Au collège, tous mes potes avaient une activité dans laquelle ils excellaient, moi j’arrivais juste à être correct partout. Dessiner un peu, faire du skate à peu près, être à moitié un geek. Ça ne me suffisait pas, j’ai voulu trouver mon truc. Dans la chambre voisine de la mienne, il y avait mon frère et ses platines. Il jouait, enregistrait et il y avait toujours du monde à la maison. Comme un enfant qui apprend à marcher, j’ai tout bêtement copié. J’ai essayé le logiciel qu’il utilisait, j’ai bidouillé. Je me souviens de la première fois où il m’a emmené en club, j’avais 14 ans, ce fut une vraie claque. Puis peu à peu j’ai acheté du matos et commencé à mixer pour faire des  CD. Je me suis mis au graphisme, j’ai voulu filmer ce que je voyais et enfin faire des soirées. Je voulais tout essayer. Finalement, je suis revenu à l’idée de départ, selon laquelle je ne voulais pas m’éparpiller mais exceller dans ce qui me plaisait, la musique.

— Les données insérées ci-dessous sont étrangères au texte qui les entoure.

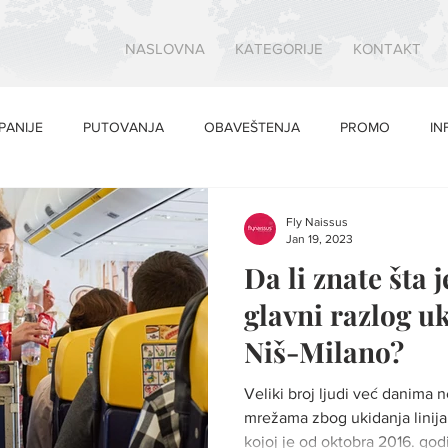
NASLOVNA
KATEGORIJE
KONTAKT
PANIJE
PUTOVANJA
OBAVEŠTENJA
PROMO
IN
Fly Naissus
Jan 19, 2023
Da li znate šta 
glavni razlog uk
Niš-Milano?
Veliki broj ljudi već danima
mrežama zbog ukidanja linija
kojoj je od oktobra 2016. godi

Depuis tes débuts quels ont été tes mentors ?
Le tout premier a été mon frère, évidemment (Marvy Da Pimp). Lui, ses potes et les soirées Booty Call qu’ils organisaient. Ils m’ont sorti et m’ont appris comment ça marchait, autant au sens technique, qu’économique ou social.
Musicalement, techniquement, la personne que j’ai toujours la plus admirée c’est French Fries. Totalement… Il y a aussi Bambounou. Et ce n’est pas une pub pour le label ! Ce sont des personnes que je respecte intégralement, chez lesquelles, je me retrouve à la fois dans leurs parcours et leurs visions.Il y a aussi Para One qui a toujours été un peu le « génie », le « waw ». Et puis pour l’aspect musical autant qu’humain, il y a Téki Latex. Il a un vrai truc authentique. Dans un milieu qui peut être très hypocrite, c’est quelqu’un qui n’a pas peur de dire ce qu’il pense.

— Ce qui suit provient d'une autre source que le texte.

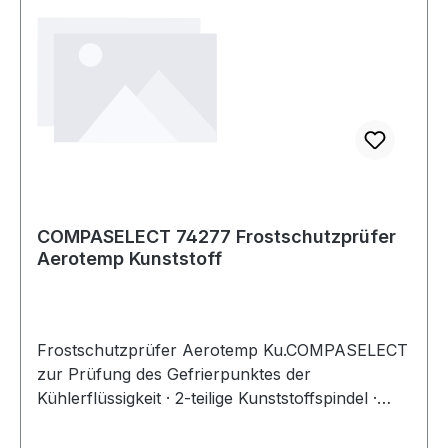
COMPASELECT 74277 Frostschutzprüfer
Aerotemp Kunststoff
Frostschutzprüfer Aerotemp Ku.COMPASELECT
zur Prüfung des Gefrierpunktes der
Kühlerflüssigkeit · 2-teilige Kunststoffspindel ·
mehr Sicherheit bei einfachster Anwendung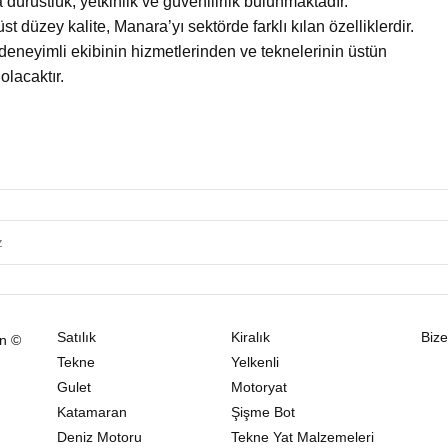
dürüstlük, yetkinlik ve güvenilirlik bulunmaktadır.
st düzey kalite, Manara’yı sektörde farklı kılan özelliklerdir.
deneyimli ekibinin hizmetlerinden ve teknelerinin üstün
lacaktır.
Satılık
Kiralık
Bize
ın ©
Tekne
Yelkenli
Gulet
Motoryat
Katamaran
Şişme Bot
Deniz Motoru
Tekne Yat Malzemeleri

Être de la génération 2.0 c’est toucher à tout et aussi utiliser son nom comme une marque, penses-tu en faire partie ?
Je suis passé par ce truc « touche à tout », mais le problème c’est qu’on ne va pas au bout des choses. En plus de tout faire, à moitié et pas très bien, on ne peut pas toujours en tirer une vraie leçon. Du moins j’en ai l’impression.
Aujourd’hui tout le monde est photographe ou vidéaste grâce au 5D, tout le monde fait de la musique et se croit DJ, tout le monde a un blog et donc se dit journaliste, je trouve ça assez détestable. Les gens sont plus reconnus pour leur image que par ce qu’ils font, Cette génération peut totalement se perdre, elle passe à côté des choses simples et elle va finir par nous faire passer à côté de nos vies. On risque d’être complètement bloqués dans l’image qu’on veut dégager. Maintenant quand on va à un concert, c’est bras levés ! Il faut vivre ce moment, sinon pourquoi ? Le regarder au travers de son téléphone, moins bien, moins beau, en moins bonne qualité pour finalement montrer qu’on y était et oublier qu’on y est. N’est-ce pas insupportable et stupide?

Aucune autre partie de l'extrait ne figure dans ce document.